Going for a walk?

Going for a walk?


Most people love walking. I know I do and I make a point of getting out for a brisk one every day — come hail or shine! Indeed, from what I can see, walking-based holidays are becoming increasingly popular particularly those routes that combine a bit of history and religion along the way such as the Camino de Santiago de Compostela or the Via Francigena. For years, countries like Austria and Switzerland proved extremely popular with keen walkers and hikers and indeed, continue to do so. What I want to talk about today though is a slightly different type of walking which I’m sure many of you will be interested in — Glacier walking!

I had the privilege about 18 months ago of undertaking an escorted walk (see photo) along Fox’s Glacier which is located on the west coast of New Zealand’s south island. I found the whole experience fascinating even though the weather was awful — driving rain with consequently slippery conditions on the ice! Obviously, New Zealand is a long, long way and probably out of the reach (and budget!) of many people so it got me to thinking where else in the world — particularly closer to home — can one experience a walk along a glacier. Here is what I found out:

1. The Jostedalsbreen Glacier in Sogn og Fjordane is the largest ice-cap in Northern Europe. It is one of the favourite playgrounds in Norway among skiers and ice-climbers. In April and May, it is popular to ski on the snow covered Jostedalsbreen ice-cap. Folgefonna and Hardangerjøkelen are two other popular glaciers. During the summer, the crampons are used for walking and climbing on the glacier-arms. There are easy access to the glaciers from many of the surrounding valleys. Several companies are guiding on the glaciers in western Norway. Scandinavian Airlines operate direct daily services to many of the major Nordic destinations or you can find out more information by checking in with your nearest Travel centres-affiliated agent, location for which you can find on the home page of this website.

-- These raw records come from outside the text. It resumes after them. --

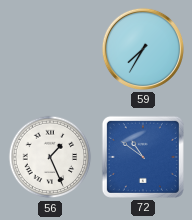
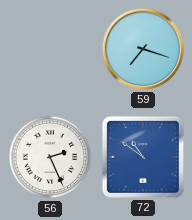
59: 7:35 -> 7:18
56: 1:26 -> 2:26
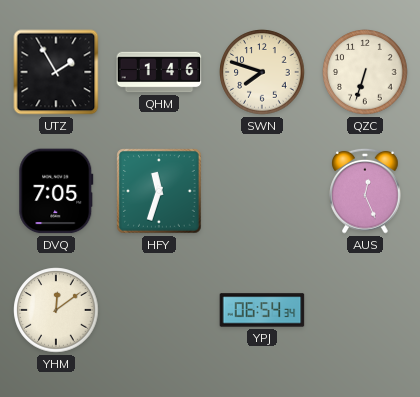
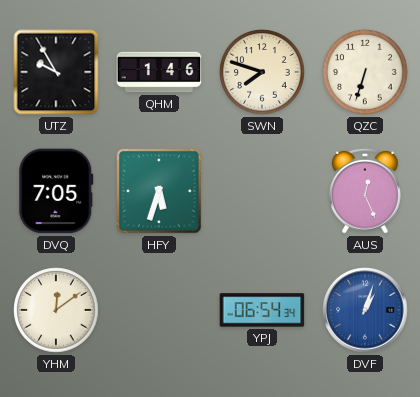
UTZ: 1:55 -> 9:55
HFY: 11:33 -> 5:33
DVF: none -> 1:03
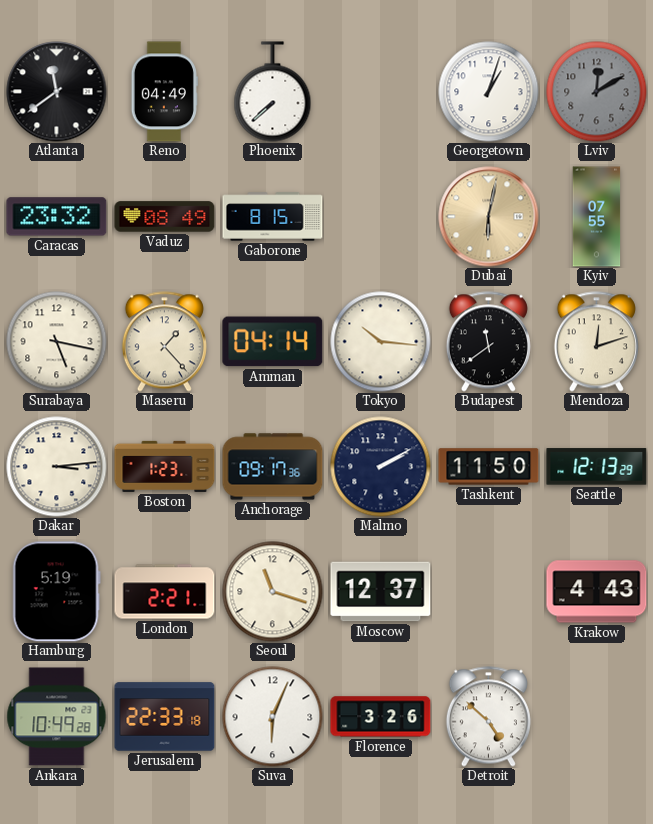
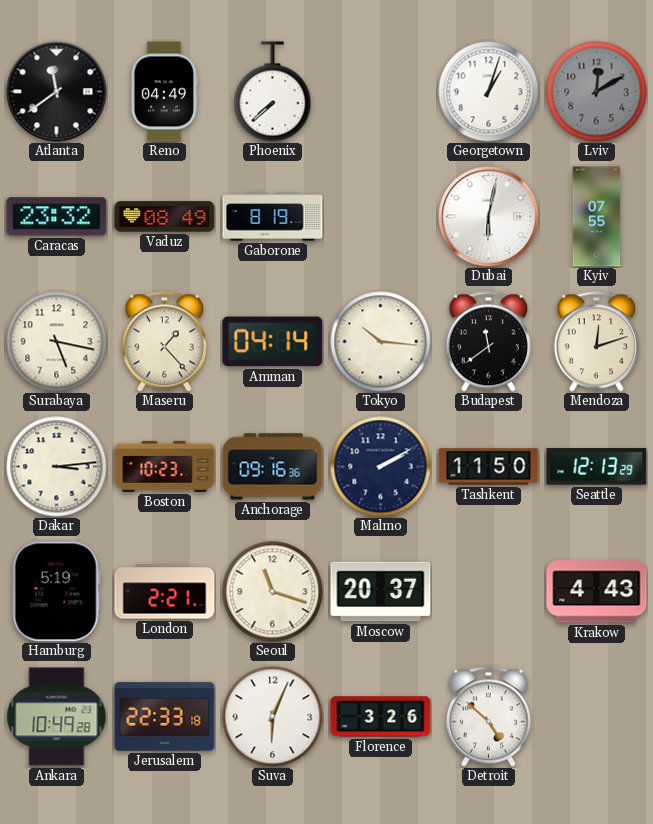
Gaborone: 8:15 -> 8:19
Dubai dial: champagne -> white
Boston: 1:23 -> 10:23
Anchorage: 09:17 -> 09:16
Moscow: 12:37 -> 20:37
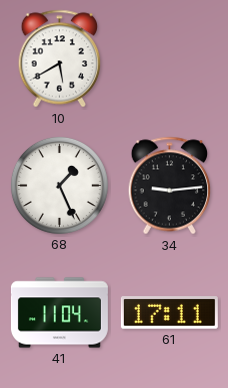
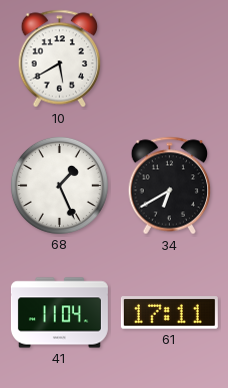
34: 9:14 -> 6:40
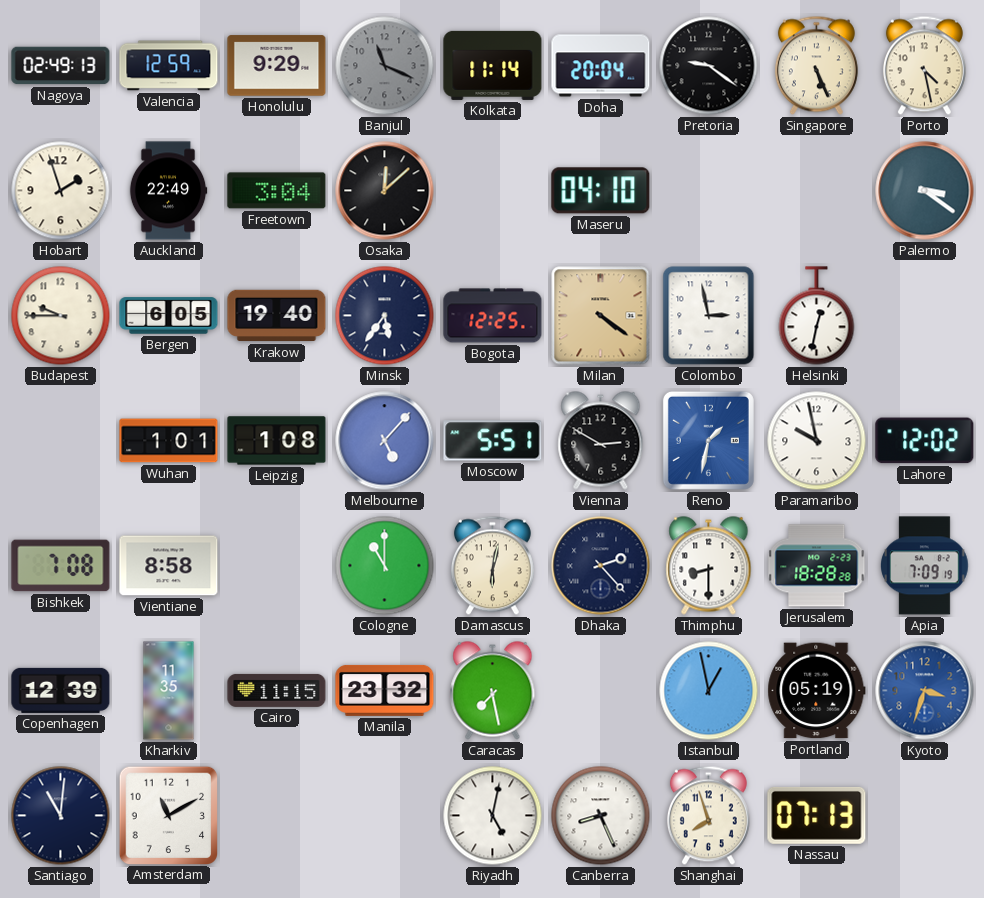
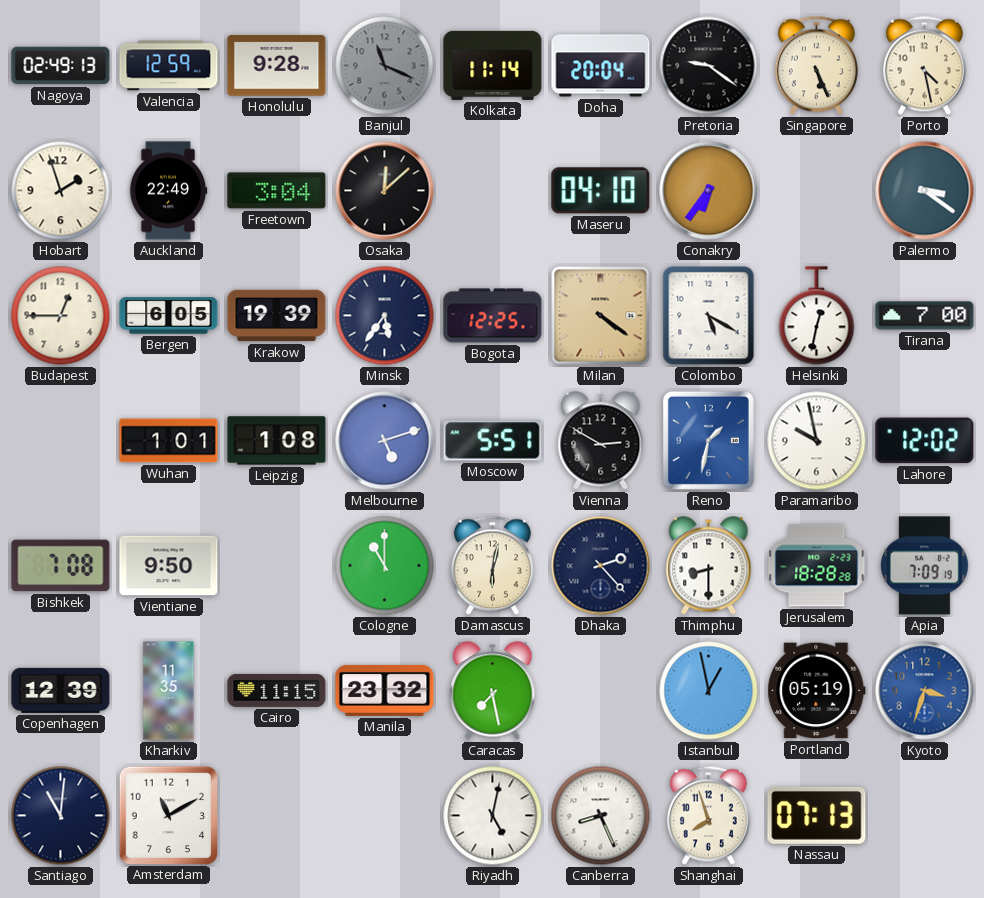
Honolulu: 9:29 -> 9:28
Conakry: none -> 6:36
Budapest: 9:45 -> 12:45
Krakow: 19:40 -> 19:39
Colombo: 2:58 -> 5:20
Tirana: none -> 7:00
Melbourne: 5:07 -> 5:12
Vientiane: 8:58 -> 9:50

2. You can undertake a moderate glacier tour in the majestic surroundings of Svínafellsjökull, hemmed in by some of Iceland´s most spectacular peaks. Plenty of local tour companies operate packages to this area of Iceland and although there are no direct scheduled services from Ireland, there are frequent flights from a number of airport in Britain and Scotland. SAS also offer some competitively-priced fares via Copenhagen.

3. Switzerland is home to the great Aletsch Glacier, which at 23 kilometers length and a surface area of 80 square kilometers is the longest and largest glacier in Western Europe. The more adventurous (and fitter) of you can experience a two-day guided hiking tour which is a highlight of the unique mountain world of the UNESCO World Heritage region of Jungfrau – Aletsch.

4. Austria is home to the Stubai Glacier which is often a starting point for many mountain and glacier tours.

5. Last but not least, you could check out Sarek national park which is the largest national park and is located in the far north in Swedish Lapland. Sarek is home to more than 100 glaciers, some of which can to hiked.